* **Material for the task**

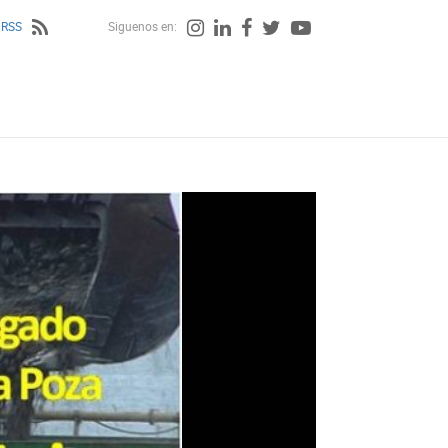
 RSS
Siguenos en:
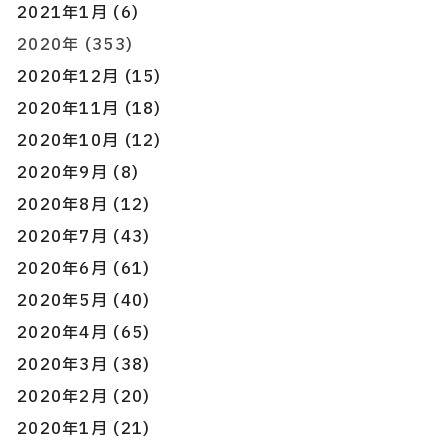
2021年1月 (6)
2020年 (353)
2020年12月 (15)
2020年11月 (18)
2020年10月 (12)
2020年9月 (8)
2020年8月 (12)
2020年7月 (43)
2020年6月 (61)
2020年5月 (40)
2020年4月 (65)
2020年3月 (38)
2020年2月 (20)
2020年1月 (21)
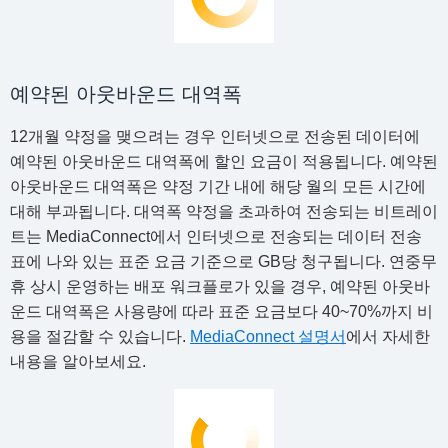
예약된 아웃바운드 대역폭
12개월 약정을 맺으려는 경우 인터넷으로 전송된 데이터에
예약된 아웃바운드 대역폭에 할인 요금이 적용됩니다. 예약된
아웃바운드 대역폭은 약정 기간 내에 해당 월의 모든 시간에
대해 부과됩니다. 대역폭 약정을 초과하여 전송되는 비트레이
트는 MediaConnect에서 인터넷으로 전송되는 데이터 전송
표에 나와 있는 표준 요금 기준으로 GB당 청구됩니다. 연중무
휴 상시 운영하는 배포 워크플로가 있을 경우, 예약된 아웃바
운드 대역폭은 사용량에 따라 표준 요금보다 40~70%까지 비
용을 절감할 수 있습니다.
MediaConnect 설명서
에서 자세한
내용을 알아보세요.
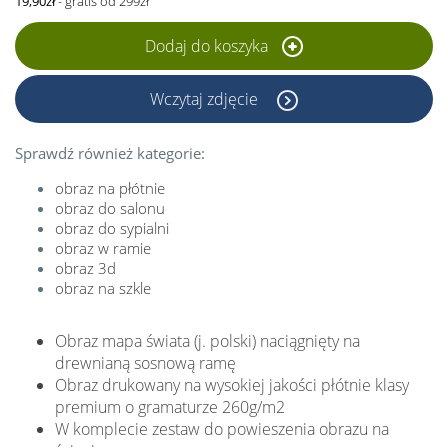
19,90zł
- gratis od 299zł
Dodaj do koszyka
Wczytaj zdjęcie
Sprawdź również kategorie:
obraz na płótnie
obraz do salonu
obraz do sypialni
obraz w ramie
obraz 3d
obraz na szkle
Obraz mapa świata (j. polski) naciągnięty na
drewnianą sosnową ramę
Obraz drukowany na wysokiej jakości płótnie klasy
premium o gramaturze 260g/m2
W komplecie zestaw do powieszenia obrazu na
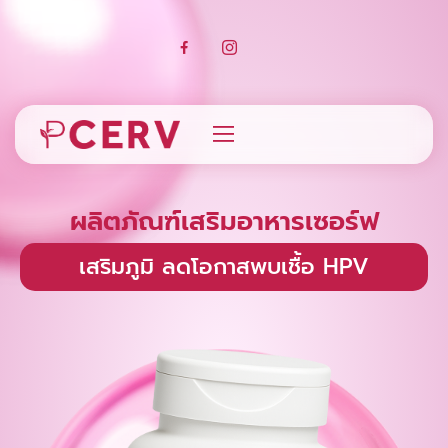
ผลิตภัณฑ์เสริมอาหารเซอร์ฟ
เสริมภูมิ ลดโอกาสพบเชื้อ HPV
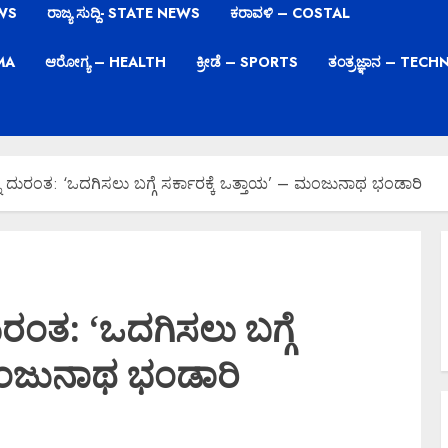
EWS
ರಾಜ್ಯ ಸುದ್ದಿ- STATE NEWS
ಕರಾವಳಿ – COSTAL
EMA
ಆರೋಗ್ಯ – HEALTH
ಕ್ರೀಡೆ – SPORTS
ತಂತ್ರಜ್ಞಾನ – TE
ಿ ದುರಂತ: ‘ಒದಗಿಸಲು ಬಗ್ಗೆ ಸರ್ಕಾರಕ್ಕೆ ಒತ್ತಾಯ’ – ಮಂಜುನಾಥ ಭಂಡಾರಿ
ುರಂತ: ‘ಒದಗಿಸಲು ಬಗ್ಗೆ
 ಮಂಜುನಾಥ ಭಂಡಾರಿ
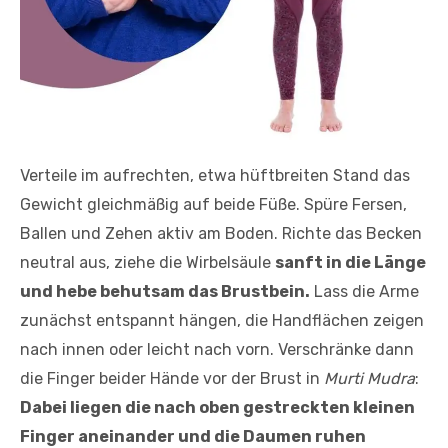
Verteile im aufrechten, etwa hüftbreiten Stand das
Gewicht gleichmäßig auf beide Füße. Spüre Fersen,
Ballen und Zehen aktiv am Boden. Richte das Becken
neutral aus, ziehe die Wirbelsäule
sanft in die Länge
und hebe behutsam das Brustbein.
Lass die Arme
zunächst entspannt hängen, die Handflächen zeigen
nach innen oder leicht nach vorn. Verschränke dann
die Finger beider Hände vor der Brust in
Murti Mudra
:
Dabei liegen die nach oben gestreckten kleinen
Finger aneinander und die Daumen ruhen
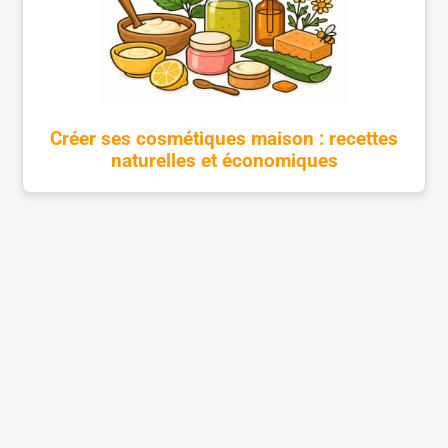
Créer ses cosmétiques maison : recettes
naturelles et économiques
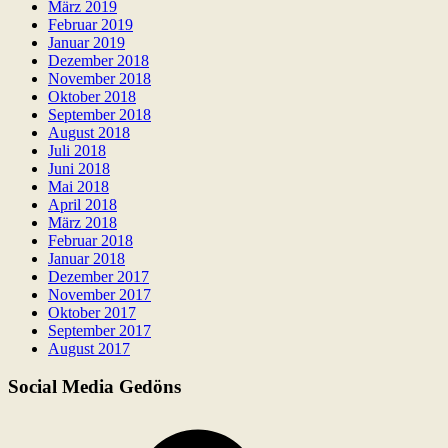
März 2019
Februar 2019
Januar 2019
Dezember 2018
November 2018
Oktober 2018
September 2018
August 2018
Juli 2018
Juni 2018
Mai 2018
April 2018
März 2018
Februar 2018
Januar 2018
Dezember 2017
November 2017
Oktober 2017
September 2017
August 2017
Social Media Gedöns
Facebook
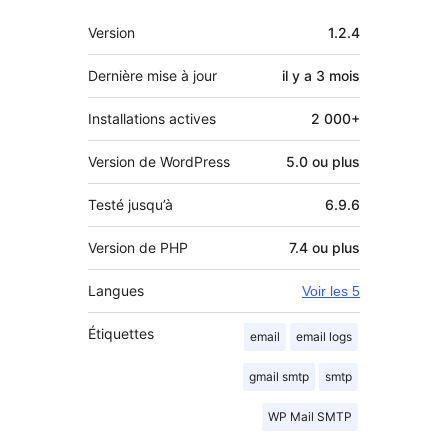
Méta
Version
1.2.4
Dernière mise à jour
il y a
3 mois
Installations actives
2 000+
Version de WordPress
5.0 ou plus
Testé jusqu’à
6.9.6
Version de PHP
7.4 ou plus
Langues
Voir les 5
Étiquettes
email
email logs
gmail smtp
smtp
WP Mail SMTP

* **Activity**
Exactly as they appear, transcribe the lines from the top of the material above through the line with "트는 MediaConnect에서 인터넷으로 전송되는 데이터 전송". Omit any picture.

* **Finished task**
 RSS
Siguenos en:
2021年1月 (6)
2020年 (353)
2020年12月 (15)
2020年11月 (18)
2020年10月 (12)
2020年9月 (8)
2020年8月 (12)
2020年7月 (43)
2020年6月 (61)
2020年5月 (40)
2020年4月 (65)
2020年3月 (38)
2020年2月 (20)
2020年1月 (21)
예약된 아웃바운드 대역폭
12개월 약정을 맺으려는 경우 인터넷으로 전송된 데이터에
예약된 아웃바운드 대역폭에 할인 요금이 적용됩니다. 예약된
아웃바운드 대역폭은 약정 기간 내에 해당 월의 모든 시간에
대해 부과됩니다. 대역폭 약정을 초과하여 전송되는 비트레이
트는 MediaConnect에서 인터넷으로 전송되는 데이터 전송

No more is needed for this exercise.